--- Extracted data ---
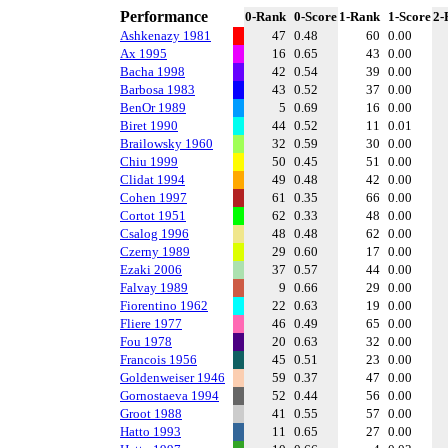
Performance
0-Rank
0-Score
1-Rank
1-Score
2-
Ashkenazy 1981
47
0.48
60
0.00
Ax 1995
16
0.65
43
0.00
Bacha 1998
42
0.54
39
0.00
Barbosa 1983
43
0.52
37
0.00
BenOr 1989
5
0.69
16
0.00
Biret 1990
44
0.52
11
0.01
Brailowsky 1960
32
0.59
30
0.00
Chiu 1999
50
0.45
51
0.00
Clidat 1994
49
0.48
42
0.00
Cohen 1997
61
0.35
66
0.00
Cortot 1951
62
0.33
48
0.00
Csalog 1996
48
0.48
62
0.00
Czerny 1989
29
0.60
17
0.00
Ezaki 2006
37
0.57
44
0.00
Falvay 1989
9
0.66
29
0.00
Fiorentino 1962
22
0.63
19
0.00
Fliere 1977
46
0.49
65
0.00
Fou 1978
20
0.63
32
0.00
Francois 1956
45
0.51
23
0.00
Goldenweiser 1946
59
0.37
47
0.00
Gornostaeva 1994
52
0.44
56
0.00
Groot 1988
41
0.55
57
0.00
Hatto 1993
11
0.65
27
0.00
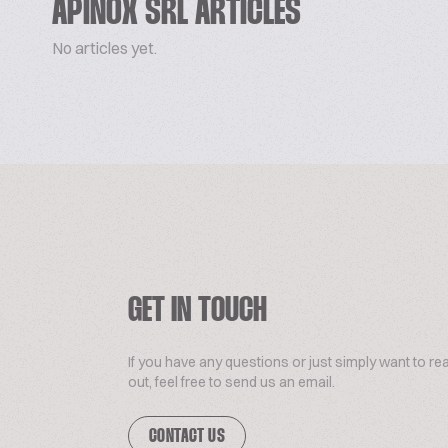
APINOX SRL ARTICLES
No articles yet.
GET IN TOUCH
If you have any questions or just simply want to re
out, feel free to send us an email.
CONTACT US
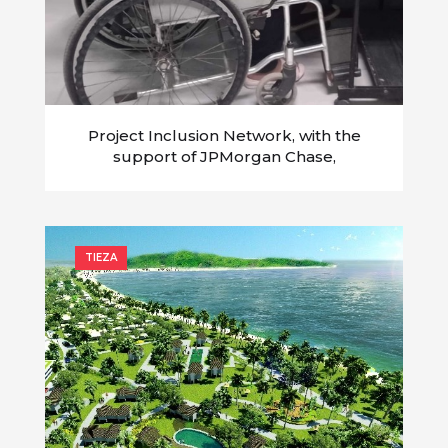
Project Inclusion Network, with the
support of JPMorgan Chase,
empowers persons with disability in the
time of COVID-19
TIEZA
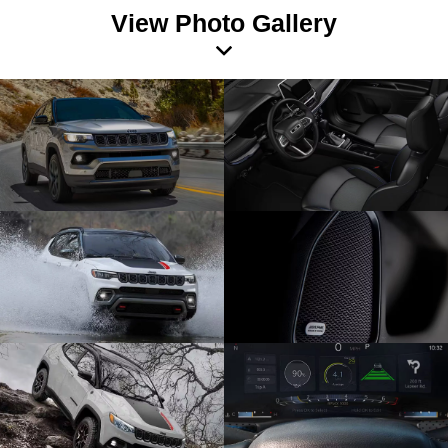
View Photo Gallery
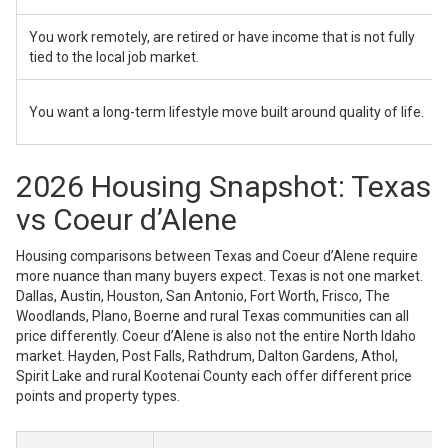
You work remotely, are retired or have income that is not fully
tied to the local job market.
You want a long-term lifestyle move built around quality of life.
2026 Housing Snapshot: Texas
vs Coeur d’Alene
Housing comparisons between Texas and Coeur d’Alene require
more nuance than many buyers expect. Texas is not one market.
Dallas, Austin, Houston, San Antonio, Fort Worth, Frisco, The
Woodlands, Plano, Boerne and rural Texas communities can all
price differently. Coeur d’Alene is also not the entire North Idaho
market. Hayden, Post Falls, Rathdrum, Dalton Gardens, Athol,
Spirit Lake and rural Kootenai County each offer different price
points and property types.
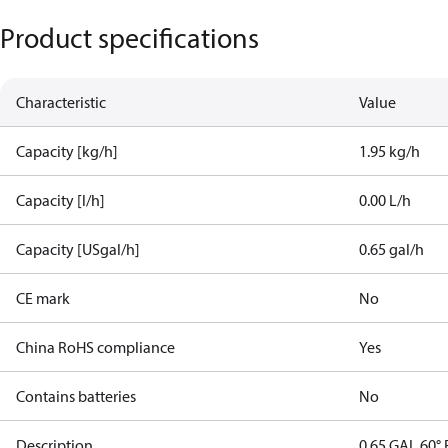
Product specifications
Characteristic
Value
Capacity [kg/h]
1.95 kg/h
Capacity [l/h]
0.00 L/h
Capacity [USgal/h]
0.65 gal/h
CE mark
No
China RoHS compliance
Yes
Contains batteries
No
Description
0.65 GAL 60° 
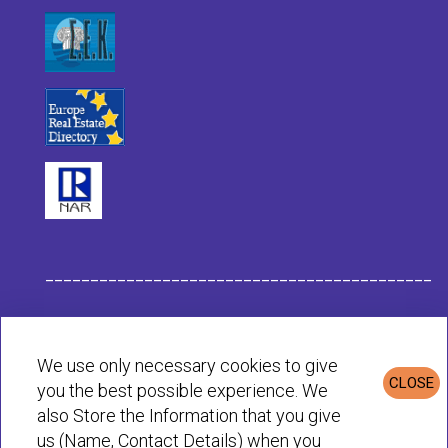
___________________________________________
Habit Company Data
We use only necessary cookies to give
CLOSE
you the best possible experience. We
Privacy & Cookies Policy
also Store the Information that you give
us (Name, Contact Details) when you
---
● **To do**:
Excluding pictures, print all lines above exactly.

● **Solution to the exercise**:
Performance
0-Rank
0-Score
1-Rank
1-Score
2-
Ashkenazy 1981
47
0.48
60
0.00
Ax 1995
16
0.65
43
0.00
Bacha 1998
42
0.54
39
0.00
Barbosa 1983
43
0.52
37
0.00
BenOr 1989
5
0.69
16
0.00
Biret 1990
44
0.52
11
0.01
Brailowsky 1960
32
0.59
30
0.00
Chiu 1999
50
0.45
51
0.00
Clidat 1994
49
0.48
42
0.00
Cohen 1997
61
0.35
66
0.00
Cortot 1951
62
0.33
48
0.00
Csalog 1996
48
0.48
62
0.00
Czerny 1989
29
0.60
17
0.00
Ezaki 2006
37
0.57
44
0.00
Falvay 1989
9
0.66
29
0.00
Fiorentino 1962
22
0.63
19
0.00
Fliere 1977
46
0.49
65
0.00
Fou 1978
20
0.63
32
0.00
Francois 1956
45
0.51
23
0.00
Goldenweiser 1946
59
0.37
47
0.00
Gornostaeva 1994
52
0.44
56
0.00
Groot 1988
41
0.55
57
0.00
Hatto 1993
11
0.65
27
0.00
APINOX SRL ARTICLES
No articles yet.
GET IN TOUCH
If you have any questions or just simply want to re
out, feel free to send us an email.
CONTACT US
Project Inclusion Network, with the
support of JPMorgan Chase,
empowers persons with disability in the
time of COVID-19
TIEZA
View Photo Gallery
You work remotely, are retired or have income that is not fully
tied to the local job market.
You want a long-term lifestyle move built around quality of life.
2026 Housing Snapshot: Texas
vs Coeur d’Alene
Housing comparisons between Texas and Coeur d’Alene require
more nuance than many buyers expect. Texas is not one market.
Dallas, Austin, Houston, San Antonio, Fort Worth, Frisco, The
Woodlands, Plano, Boerne and rural Texas communities can all
price differently. Coeur d’Alene is also not the entire North Idaho
market. Hayden, Post Falls, Rathdrum, Dalton Gardens, Athol,
Spirit Lake and rural Kootenai County each offer different price
points and property types.
Product specifications
Characteristic
Value
Capacity [kg/h]
1.95 kg/h
Capacity [l/h]
0.00 L/h
Capacity [USgal/h]
0.65 gal/h
CE mark
No
China RoHS compliance
Yes
Contains batteries
No
Description
0.65 GAL 60° 
___________________________________________
Habit Company Data
We use only necessary cookies to give
CLOSE
you the best possible experience. We
Privacy & Cookies Policy
also Store the Information that you give
us (Name, Contact Details) when you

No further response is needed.